(LISTED RECORDS):
-- Opening Marker --
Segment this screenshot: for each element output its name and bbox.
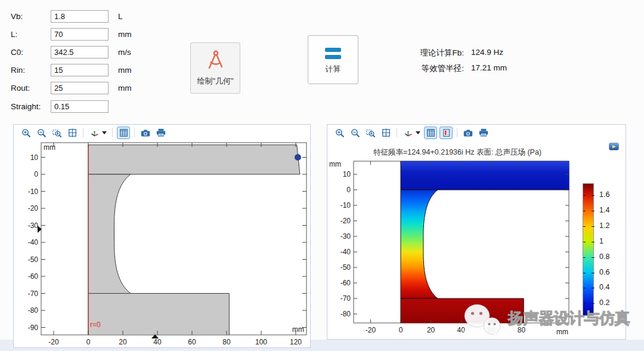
baffle-bar — [88, 145, 300, 174]
colorbar-tick — [592, 242, 595, 242]
form-row-straight: Straight: — [8, 100, 175, 113]
x-tick-label: 40 — [457, 326, 466, 334]
grid-toggle-icon[interactable] — [424, 127, 437, 139]
vb-input[interactable] — [51, 10, 109, 23]
x-tick-label: -20 — [366, 326, 376, 334]
straight-input[interactable] — [51, 100, 109, 113]
grid-toggle-icon[interactable] — [117, 127, 130, 139]
c0-unit: m/s — [118, 48, 131, 57]
parameter-form: Vb: L L: mm C0: m/s Rin: mm Rout: mm Str… — [8, 8, 175, 116]
result-row-fb: 理论计算Fb: 124.9 Hz — [407, 48, 544, 60]
radius-label: 等效管半径: — [407, 63, 464, 74]
colorbar-tick — [583, 242, 586, 242]
x-tick-label: 0 — [86, 338, 91, 346]
colorbar-tick-label: 1.2 — [599, 221, 620, 231]
y-axis-unit: mm — [329, 160, 341, 168]
colorbar-tick — [583, 226, 586, 227]
snapshot-camera-icon[interactable] — [139, 127, 152, 139]
draw-geometry-button[interactable]: 绘制"几何" — [190, 42, 240, 94]
colorbar-tick — [592, 257, 595, 258]
pressure-plot-toolbar — [327, 125, 626, 140]
rout-label: Rout: — [11, 84, 30, 93]
y-tick-label: -10 — [340, 201, 351, 210]
x-axis-unit: mm — [292, 325, 304, 334]
y-tick-label: -80 — [340, 310, 351, 318]
chevron-down-icon[interactable] — [416, 131, 420, 134]
print-icon[interactable] — [477, 127, 490, 139]
chevron-down-icon[interactable] — [102, 131, 107, 134]
color-legend-toggle-icon[interactable] — [439, 127, 453, 139]
form-row-c0: C0: m/s — [8, 46, 175, 59]
zoom-extents-icon[interactable] — [66, 127, 79, 139]
colorbar-tick-label: 0.2 — [599, 298, 620, 308]
zoom-box-icon[interactable] — [364, 127, 377, 139]
colorbar-tick-label: 0.6 — [599, 268, 620, 278]
zoom-out-icon[interactable] — [348, 127, 361, 139]
print-icon[interactable] — [154, 127, 168, 139]
axis-orientation-icon[interactable] — [88, 127, 101, 139]
y-axis-unit: mm — [44, 143, 55, 152]
form-row-rin: Rin: mm — [8, 64, 175, 77]
snapshot-camera-icon[interactable] — [462, 127, 475, 139]
y-tick-label: 0 — [346, 186, 351, 194]
colorbar-tick — [583, 257, 586, 258]
colorbar — [583, 183, 594, 316]
colorbar-tick — [592, 288, 595, 288]
x-axis-unit: mm — [556, 328, 568, 336]
toolbar-separator — [457, 128, 457, 137]
x-tick-label: 60 — [487, 326, 496, 334]
zoom-in-icon[interactable] — [333, 127, 346, 139]
zoom-in-icon[interactable] — [19, 127, 32, 139]
y-tick-label: -40 — [28, 238, 39, 247]
straight-label: Straight: — [11, 102, 41, 111]
y-tick-label: -50 — [28, 255, 39, 264]
plot-title: 特征频率=124.94+0.21936i Hz 表面: 总声压场 (Pa) — [373, 148, 541, 156]
colorbar-tick — [583, 211, 586, 211]
pressure-plot-canvas[interactable]: 特征频率=124.94+0.21936i Hz 表面: 总声压场 (Pa) mm… — [327, 140, 626, 339]
x-tick-label: 80 — [222, 338, 231, 346]
colorbar-tick-label: 1 — [599, 237, 620, 247]
toolbar-separator — [397, 128, 397, 137]
colorbar-tick — [592, 273, 595, 273]
x-tick-label: 60 — [188, 338, 196, 346]
l-unit: mm — [118, 30, 132, 39]
x-tick-label: 0 — [399, 326, 403, 334]
rin-input[interactable] — [51, 64, 109, 76]
y-tick-label: -90 — [28, 324, 39, 332]
colorbar-tick — [583, 303, 586, 304]
rout-input[interactable] — [51, 82, 109, 94]
x-tick-label: 40 — [153, 338, 162, 346]
compute-button[interactable]: 计算 — [308, 35, 358, 84]
x-tick-label: 80 — [518, 326, 526, 334]
y-tick-label: -70 — [28, 290, 39, 298]
y-tick-label: -50 — [340, 263, 351, 272]
geometry-plot-canvas[interactable]: mm mm r=0 -20 0 20 40 60 80 100 120 10 0… — [14, 140, 310, 347]
y-tick-label: -60 — [340, 279, 351, 287]
y-tick-label: -60 — [28, 272, 39, 281]
colorbar-tick-label: 1.4 — [599, 206, 620, 215]
fb-label: 理论计算Fb: — [407, 48, 464, 59]
zoom-extents-icon[interactable] — [379, 127, 392, 139]
rout-unit: mm — [118, 84, 132, 93]
colorbar-tick — [592, 195, 595, 196]
l-label: L: — [11, 30, 17, 39]
y-tick-label: -30 — [28, 221, 39, 230]
axis-orientation-icon[interactable] — [401, 127, 414, 139]
toolbar-separator — [112, 128, 113, 137]
app-window: { "form": { "fields": [ { "label": "Vb:"… — [0, 0, 644, 351]
pressure-plot-panel: 特征频率=124.94+0.21936i Hz 表面: 总声压场 (Pa) mm… — [327, 124, 626, 340]
point-marker — [295, 154, 301, 161]
c0-input[interactable] — [51, 46, 109, 59]
result-row-radius: 等效管半径: 17.21 mm — [407, 63, 544, 75]
colorbar-tick-label: 0.8 — [599, 253, 620, 262]
toolbar-separator — [134, 128, 135, 137]
zoom-box-icon[interactable] — [50, 127, 63, 139]
compass-icon — [205, 50, 226, 71]
colorbar-tick — [592, 211, 595, 211]
y-tick-label: -30 — [340, 232, 351, 241]
zoom-out-icon[interactable] — [35, 127, 48, 139]
l-input[interactable] — [51, 28, 109, 41]
colorbar-tick-label: 0.4 — [599, 283, 620, 292]
form-row-l: L: mm — [8, 28, 175, 41]
box-bottom-bar — [88, 294, 229, 335]
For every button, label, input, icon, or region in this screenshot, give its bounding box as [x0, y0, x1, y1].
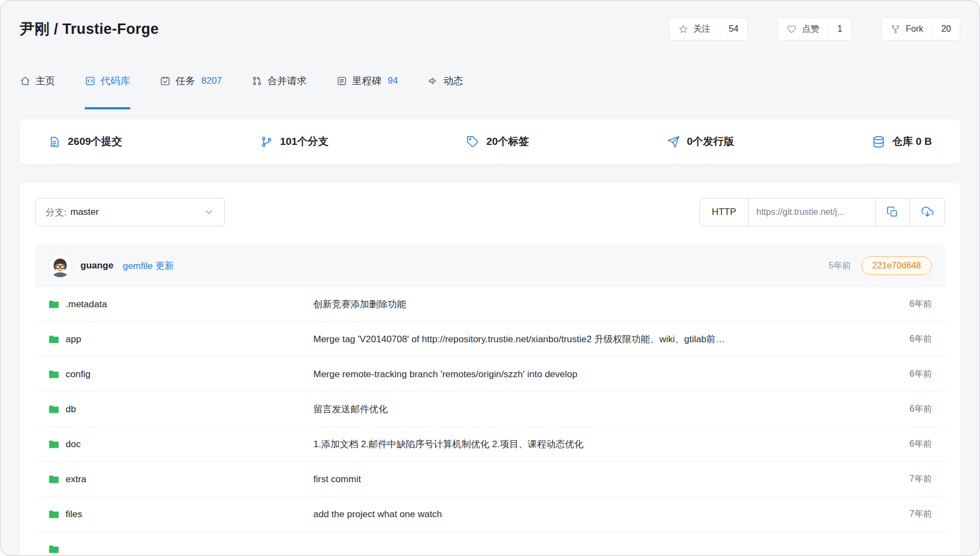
-- Closing Marker --
(DIRECTIONS):
I'd like the entries above repeated exactly, but without any of their pictures.

(ANSWER BOX):
Segment this screenshot: for each element output its name and bbox.
baffle-bar — [88, 145, 300, 174]
colorbar-tick — [592, 242, 595, 242]
form-row-straight: Straight: — [8, 100, 175, 113]
x-tick-label: 40 — [457, 326, 466, 334]
grid-toggle-icon[interactable] — [424, 127, 437, 139]
vb-input[interactable] — [51, 10, 109, 23]
x-tick-label: -20 — [366, 326, 376, 334]
straight-input[interactable] — [51, 100, 109, 113]
grid-toggle-icon[interactable] — [117, 127, 130, 139]
c0-unit: m/s — [118, 48, 131, 57]
parameter-form: Vb: L L: mm C0: m/s Rin: mm Rout: mm Str… — [8, 8, 175, 116]
result-row-fb: 理论计算Fb: 124.9 Hz — [407, 48, 544, 60]
radius-label: 等效管半径: — [407, 63, 464, 74]
colorbar-tick — [583, 242, 586, 242]
x-tick-label: 0 — [86, 338, 91, 346]
colorbar-tick-label: 1.2 — [599, 221, 620, 231]
y-axis-unit: mm — [329, 160, 341, 168]
colorbar-tick — [583, 226, 586, 227]
snapshot-camera-icon[interactable] — [139, 127, 152, 139]
draw-geometry-button[interactable]: 绘制"几何" — [190, 42, 240, 94]
colorbar-tick — [592, 257, 595, 258]
pressure-plot-toolbar — [327, 125, 626, 140]
rout-label: Rout: — [11, 84, 30, 93]
y-tick-label: -10 — [340, 201, 351, 210]
x-axis-unit: mm — [292, 325, 304, 334]
y-tick-label: -80 — [340, 310, 351, 318]
chevron-down-icon[interactable] — [416, 131, 420, 134]
print-icon[interactable] — [477, 127, 490, 139]
chevron-down-icon[interactable] — [102, 131, 107, 134]
color-legend-toggle-icon[interactable] — [439, 127, 453, 139]
form-row-c0: C0: m/s — [8, 46, 175, 59]
zoom-extents-icon[interactable] — [66, 127, 79, 139]
colorbar-tick-label: 0.2 — [599, 298, 620, 308]
zoom-box-icon[interactable] — [364, 127, 377, 139]
colorbar-tick-label: 0.6 — [599, 268, 620, 278]
zoom-out-icon[interactable] — [348, 127, 361, 139]
print-icon[interactable] — [154, 127, 168, 139]
axis-orientation-icon[interactable] — [88, 127, 101, 139]
y-axis-unit: mm — [44, 143, 55, 152]
form-row-rin: Rin: mm — [8, 64, 175, 77]
snapshot-camera-icon[interactable] — [462, 127, 475, 139]
y-tick-label: 0 — [346, 186, 351, 194]
colorbar-tick — [583, 257, 586, 258]
colorbar — [583, 183, 594, 316]
colorbar-tick — [592, 288, 595, 288]
x-axis-unit: mm — [556, 328, 568, 336]
toolbar-separator — [457, 128, 457, 137]
x-tick-label: 60 — [487, 326, 496, 334]
zoom-in-icon[interactable] — [333, 127, 346, 139]
zoom-in-icon[interactable] — [19, 127, 32, 139]
y-tick-label: -40 — [28, 238, 39, 247]
straight-label: Straight: — [11, 102, 41, 111]
y-tick-label: -50 — [28, 255, 39, 264]
plot-title: 特征频率=124.94+0.21936i Hz 表面: 总声压场 (Pa) — [373, 148, 541, 156]
colorbar-tick — [583, 211, 586, 211]
pressure-plot-canvas[interactable]: 特征频率=124.94+0.21936i Hz 表面: 总声压场 (Pa) mm… — [327, 140, 626, 339]
x-tick-label: 80 — [222, 338, 231, 346]
colorbar-tick-label: 1 — [599, 237, 620, 247]
toolbar-separator — [397, 128, 397, 137]
colorbar-tick — [592, 273, 595, 273]
x-tick-label: 60 — [188, 338, 196, 346]
l-unit: mm — [118, 30, 132, 39]
x-tick-label: 0 — [399, 326, 403, 334]
rin-input[interactable] — [51, 64, 109, 76]
y-tick-label: -90 — [28, 324, 39, 332]
colorbar-tick — [583, 303, 586, 304]
rout-input[interactable] — [51, 82, 109, 94]
x-tick-label: 40 — [153, 338, 162, 346]
compute-button[interactable]: 计算 — [308, 35, 358, 84]
x-tick-label: 80 — [518, 326, 526, 334]
y-tick-label: -70 — [28, 290, 39, 298]
y-tick-label: -50 — [340, 263, 351, 272]
geometry-plot-canvas[interactable]: mm mm r=0 -20 0 20 40 60 80 100 120 10 0… — [14, 140, 310, 347]
y-tick-label: -60 — [340, 279, 351, 287]
y-tick-label: -60 — [28, 272, 39, 281]
colorbar-tick-label: 1.4 — [599, 206, 620, 215]
fb-label: 理论计算Fb: — [407, 48, 464, 59]
zoom-extents-icon[interactable] — [379, 127, 392, 139]
rout-unit: mm — [118, 84, 132, 93]
colorbar-tick — [592, 195, 595, 196]
l-label: L: — [11, 30, 17, 39]
y-tick-label: -30 — [28, 221, 39, 230]
axis-orientation-icon[interactable] — [401, 127, 414, 139]
toolbar-separator — [112, 128, 113, 137]
app-window: { "form": { "fields": [ { "label": "Vb:"… — [0, 0, 644, 351]
pressure-plot-panel: 特征频率=124.94+0.21936i Hz 表面: 总声压场 (Pa) mm… — [327, 124, 626, 340]
point-marker — [295, 154, 301, 161]
c0-input[interactable] — [51, 46, 109, 59]
result-row-radius: 等效管半径: 17.21 mm — [407, 63, 544, 75]
colorbar-tick-label: 0.8 — [599, 253, 620, 262]
toolbar-separator — [134, 128, 135, 137]
zoom-box-icon[interactable] — [50, 127, 63, 139]
compass-icon — [205, 50, 226, 71]
colorbar-tick — [592, 211, 595, 211]
y-tick-label: -30 — [340, 232, 351, 241]
zoom-out-icon[interactable] — [35, 127, 48, 139]
l-input[interactable] — [51, 28, 109, 41]
colorbar-tick-label: 0.4 — [599, 283, 620, 292]
form-row-l: L: mm — [8, 28, 175, 41]
box-bottom-bar — [88, 294, 229, 335]
For every button, label, input, icon, or region in this screenshot, give its bounding box as [x0, y0, x1, y1].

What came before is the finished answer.